* **Activity**
Locate each line of the material that contains "logo", then return it.

* **Available records**
━━━━

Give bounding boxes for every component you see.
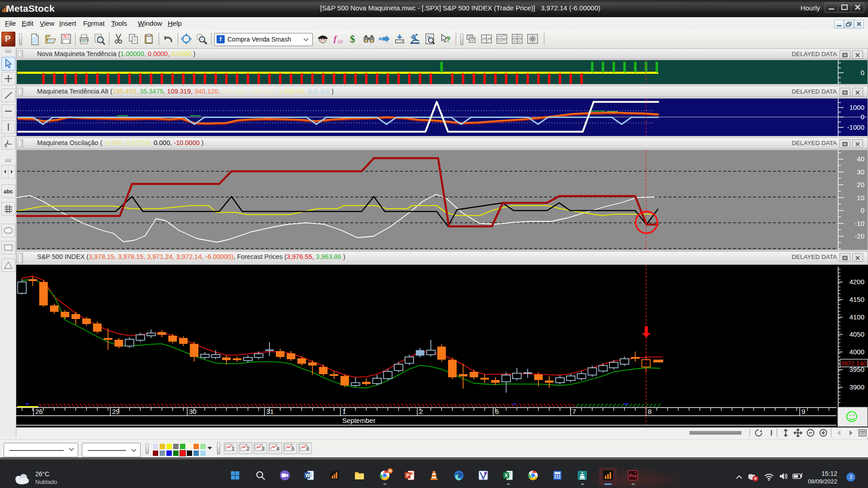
svg-text:4150: 4150 [849, 296, 864, 303]
svg-text:29: 29 [112, 408, 120, 415]
svg-text:4200: 4200 [849, 278, 864, 286]
svg-text:?: ? [446, 35, 450, 44]
svg-text:W: W [306, 473, 311, 478]
svg-text:4100: 4100 [849, 313, 864, 321]
svg-text:7: 7 [572, 408, 576, 415]
svg-text:8: 8 [648, 408, 651, 415]
svg-text:30: 30 [189, 408, 197, 415]
svg-text:26: 26 [35, 408, 43, 415]
svg-text:abc: abc [4, 188, 13, 195]
svg-text:4050: 4050 [849, 330, 864, 338]
svg-text:2: 2 [419, 408, 423, 415]
svg-text:Pro: Pro [629, 474, 637, 479]
svg-text:30: 30 [857, 168, 864, 176]
svg-text:0: 0 [861, 206, 864, 214]
svg-text:1000: 1000 [849, 103, 864, 111]
svg-text:-20: -20 [854, 232, 864, 240]
svg-text:-10: -10 [854, 220, 864, 227]
svg-text:-1000: -1000 [847, 123, 864, 131]
svg-text:3: 3 [262, 446, 264, 451]
svg-text:S: S [5, 144, 7, 148]
svg-text:$: $ [350, 33, 355, 45]
svg-text:4: 4 [277, 446, 279, 451]
svg-text:3972.140: 3972.140 [841, 360, 866, 367]
svg-text:31: 31 [266, 408, 274, 415]
svg-text:X: X [505, 473, 508, 478]
svg-text:f: f [334, 34, 337, 43]
svg-text:0: 0 [861, 69, 864, 76]
svg-text:5: 5 [292, 446, 294, 451]
svg-text:20: 20 [857, 181, 864, 188]
svg-text:10: 10 [857, 194, 864, 202]
svg-text:4000: 4000 [849, 348, 864, 356]
svg-text:6: 6 [495, 408, 499, 415]
svg-text:9: 9 [802, 408, 805, 415]
svg-text:1: 1 [342, 408, 346, 415]
svg-text:0: 0 [861, 113, 864, 121]
svg-text:2: 2 [247, 446, 250, 451]
svg-text:September: September [342, 417, 375, 424]
svg-text:6: 6 [307, 446, 309, 451]
svg-text:40: 40 [857, 155, 864, 163]
svg-text:3900: 3900 [849, 383, 864, 391]
svg-text:(x): (x) [338, 39, 343, 44]
svg-text:P: P [406, 473, 410, 478]
svg-text:1: 1 [232, 446, 235, 451]
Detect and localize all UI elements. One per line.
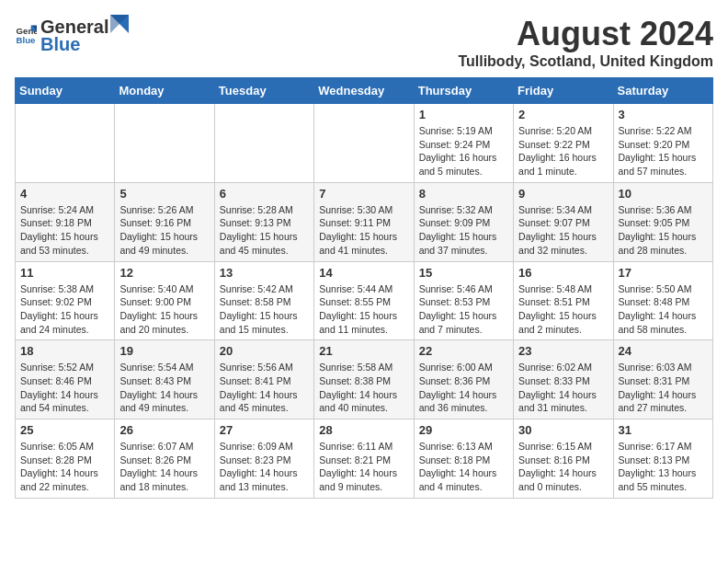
day-info: Sunrise: 6:09 AM Sunset: 8:23 PM Dayligh…	[220, 440, 309, 494]
calendar-cell: 26Sunrise: 6:07 AM Sunset: 8:26 PM Dayli…	[115, 419, 214, 499]
calendar-cell: 25Sunrise: 6:05 AM Sunset: 8:28 PM Dayli…	[16, 419, 115, 499]
day-number: 22	[419, 344, 508, 358]
day-info: Sunrise: 5:28 AM Sunset: 9:13 PM Dayligh…	[220, 203, 309, 258]
calendar-cell	[314, 104, 414, 183]
calendar-cell: 22Sunrise: 6:00 AM Sunset: 8:36 PM Dayli…	[414, 340, 513, 419]
day-info: Sunrise: 5:38 AM Sunset: 9:02 PM Dayligh…	[20, 282, 109, 337]
header-day-sunday: Sunday	[16, 78, 115, 104]
day-info: Sunrise: 6:11 AM Sunset: 8:21 PM Dayligh…	[319, 440, 408, 494]
day-info: Sunrise: 5:48 AM Sunset: 8:51 PM Dayligh…	[518, 282, 608, 337]
calendar-week-row: 1Sunrise: 5:19 AM Sunset: 9:24 PM Daylig…	[16, 104, 713, 183]
day-info: Sunrise: 5:52 AM Sunset: 8:46 PM Dayligh…	[20, 361, 109, 415]
svg-text:Blue: Blue	[17, 35, 36, 45]
day-info: Sunrise: 5:50 AM Sunset: 8:48 PM Dayligh…	[619, 282, 708, 337]
calendar-cell: 9Sunrise: 5:34 AM Sunset: 9:07 PM Daylig…	[514, 182, 613, 261]
calendar-cell: 27Sunrise: 6:09 AM Sunset: 8:23 PM Dayli…	[214, 419, 313, 499]
calendar-cell: 3Sunrise: 5:22 AM Sunset: 9:20 PM Daylig…	[613, 104, 712, 183]
day-info: Sunrise: 5:46 AM Sunset: 8:53 PM Dayligh…	[419, 282, 508, 337]
calendar-cell: 11Sunrise: 5:38 AM Sunset: 9:02 PM Dayli…	[16, 261, 115, 340]
day-number: 19	[119, 344, 209, 358]
calendar-cell: 1Sunrise: 5:19 AM Sunset: 9:24 PM Daylig…	[414, 104, 513, 183]
day-info: Sunrise: 5:34 AM Sunset: 9:07 PM Dayligh…	[518, 203, 608, 258]
day-info: Sunrise: 5:40 AM Sunset: 9:00 PM Dayligh…	[119, 282, 209, 337]
day-number: 1	[419, 108, 508, 121]
calendar-week-row: 11Sunrise: 5:38 AM Sunset: 9:02 PM Dayli…	[16, 261, 713, 340]
day-info: Sunrise: 6:05 AM Sunset: 8:28 PM Dayligh…	[20, 440, 109, 494]
calendar-cell: 19Sunrise: 5:54 AM Sunset: 8:43 PM Dayli…	[115, 340, 214, 419]
logo: General Blue General Blue	[15, 15, 129, 55]
day-number: 13	[220, 266, 309, 280]
day-number: 30	[518, 423, 608, 437]
calendar-cell: 31Sunrise: 6:17 AM Sunset: 8:13 PM Dayli…	[613, 419, 712, 499]
day-info: Sunrise: 5:30 AM Sunset: 9:11 PM Dayligh…	[319, 203, 408, 258]
calendar-cell: 23Sunrise: 6:02 AM Sunset: 8:33 PM Dayli…	[514, 340, 613, 419]
day-info: Sunrise: 6:03 AM Sunset: 8:31 PM Dayligh…	[619, 361, 708, 415]
day-number: 11	[20, 266, 109, 280]
day-number: 20	[220, 344, 309, 358]
day-number: 14	[319, 266, 408, 280]
day-number: 29	[419, 423, 508, 437]
day-info: Sunrise: 6:13 AM Sunset: 8:18 PM Dayligh…	[419, 440, 508, 494]
calendar-cell: 29Sunrise: 6:13 AM Sunset: 8:18 PM Dayli…	[414, 419, 513, 499]
calendar-week-row: 18Sunrise: 5:52 AM Sunset: 8:46 PM Dayli…	[16, 340, 713, 419]
calendar-cell	[214, 104, 313, 183]
day-number: 9	[518, 187, 608, 201]
day-number: 24	[619, 344, 708, 358]
main-title: August 2024	[458, 15, 713, 53]
calendar-cell: 24Sunrise: 6:03 AM Sunset: 8:31 PM Dayli…	[613, 340, 712, 419]
header-day-thursday: Thursday	[414, 78, 513, 104]
calendar-table: SundayMondayTuesdayWednesdayThursdayFrid…	[15, 77, 713, 499]
logo-triangle-icon	[110, 15, 129, 33]
calendar-cell: 18Sunrise: 5:52 AM Sunset: 8:46 PM Dayli…	[16, 340, 115, 419]
day-number: 3	[619, 108, 708, 121]
day-number: 25	[20, 423, 109, 437]
calendar-cell: 28Sunrise: 6:11 AM Sunset: 8:21 PM Dayli…	[314, 419, 414, 499]
calendar-cell: 30Sunrise: 6:15 AM Sunset: 8:16 PM Dayli…	[514, 419, 613, 499]
calendar-header-row: SundayMondayTuesdayWednesdayThursdayFrid…	[16, 78, 713, 104]
day-number: 17	[619, 266, 708, 280]
day-info: Sunrise: 5:42 AM Sunset: 8:58 PM Dayligh…	[220, 282, 309, 337]
calendar-cell: 17Sunrise: 5:50 AM Sunset: 8:48 PM Dayli…	[613, 261, 712, 340]
day-info: Sunrise: 5:20 AM Sunset: 9:22 PM Dayligh…	[518, 124, 608, 178]
calendar-cell: 14Sunrise: 5:44 AM Sunset: 8:55 PM Dayli…	[314, 261, 414, 340]
day-number: 10	[619, 187, 708, 201]
day-number: 21	[319, 344, 408, 358]
day-info: Sunrise: 6:02 AM Sunset: 8:33 PM Dayligh…	[518, 361, 608, 415]
day-number: 4	[20, 187, 109, 201]
calendar-cell: 2Sunrise: 5:20 AM Sunset: 9:22 PM Daylig…	[514, 104, 613, 183]
header: General Blue General Blue August 2024 Tu…	[15, 15, 713, 70]
header-day-monday: Monday	[115, 78, 214, 104]
day-number: 8	[419, 187, 508, 201]
day-number: 23	[518, 344, 608, 358]
day-number: 26	[119, 423, 209, 437]
calendar-cell: 4Sunrise: 5:24 AM Sunset: 9:18 PM Daylig…	[16, 182, 115, 261]
day-number: 5	[119, 187, 209, 201]
day-number: 28	[319, 423, 408, 437]
day-info: Sunrise: 6:00 AM Sunset: 8:36 PM Dayligh…	[419, 361, 508, 415]
calendar-cell: 12Sunrise: 5:40 AM Sunset: 9:00 PM Dayli…	[115, 261, 214, 340]
day-number: 12	[119, 266, 209, 280]
calendar-cell: 16Sunrise: 5:48 AM Sunset: 8:51 PM Dayli…	[514, 261, 613, 340]
day-number: 6	[220, 187, 309, 201]
calendar-week-row: 4Sunrise: 5:24 AM Sunset: 9:18 PM Daylig…	[16, 182, 713, 261]
day-info: Sunrise: 5:32 AM Sunset: 9:09 PM Dayligh…	[419, 203, 508, 258]
day-info: Sunrise: 6:15 AM Sunset: 8:16 PM Dayligh…	[518, 440, 608, 494]
header-day-tuesday: Tuesday	[214, 78, 313, 104]
logo-icon: General Blue	[15, 24, 37, 46]
day-info: Sunrise: 5:19 AM Sunset: 9:24 PM Dayligh…	[419, 124, 508, 178]
title-area: August 2024 Tullibody, Scotland, United …	[458, 15, 713, 70]
calendar-cell: 6Sunrise: 5:28 AM Sunset: 9:13 PM Daylig…	[214, 182, 313, 261]
calendar-cell	[16, 104, 115, 183]
day-info: Sunrise: 5:56 AM Sunset: 8:41 PM Dayligh…	[220, 361, 309, 415]
day-number: 15	[419, 266, 508, 280]
calendar-cell	[115, 104, 214, 183]
header-day-saturday: Saturday	[613, 78, 712, 104]
calendar-week-row: 25Sunrise: 6:05 AM Sunset: 8:28 PM Dayli…	[16, 419, 713, 499]
day-info: Sunrise: 5:54 AM Sunset: 8:43 PM Dayligh…	[119, 361, 209, 415]
day-info: Sunrise: 5:36 AM Sunset: 9:05 PM Dayligh…	[619, 203, 708, 258]
calendar-cell: 15Sunrise: 5:46 AM Sunset: 8:53 PM Dayli…	[414, 261, 513, 340]
day-info: Sunrise: 5:24 AM Sunset: 9:18 PM Dayligh…	[20, 203, 109, 258]
day-info: Sunrise: 6:07 AM Sunset: 8:26 PM Dayligh…	[119, 440, 209, 494]
header-day-wednesday: Wednesday	[314, 78, 414, 104]
day-number: 7	[319, 187, 408, 201]
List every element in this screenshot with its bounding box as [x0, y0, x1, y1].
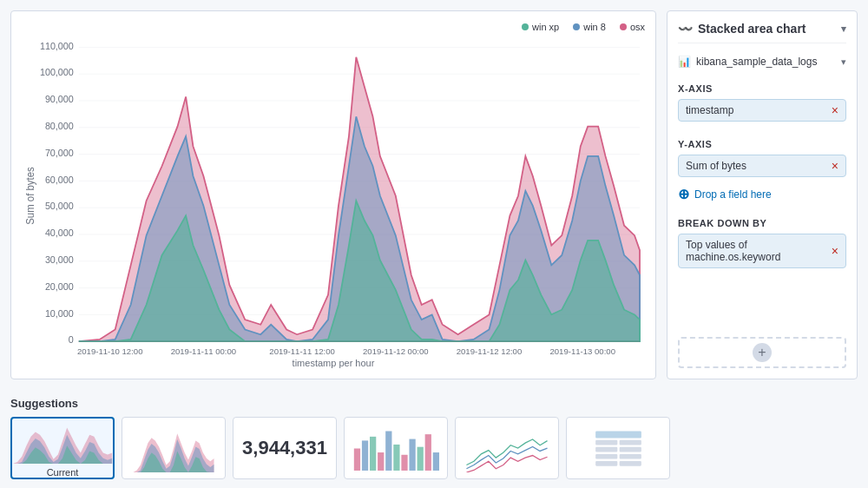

━━━━

* **Solution for this task**
logo: General Blue General Blue	[15, 15, 129, 55]
logo-triangle-icon	[110, 15, 129, 33]
logo-icon: General Blue	[15, 24, 37, 46]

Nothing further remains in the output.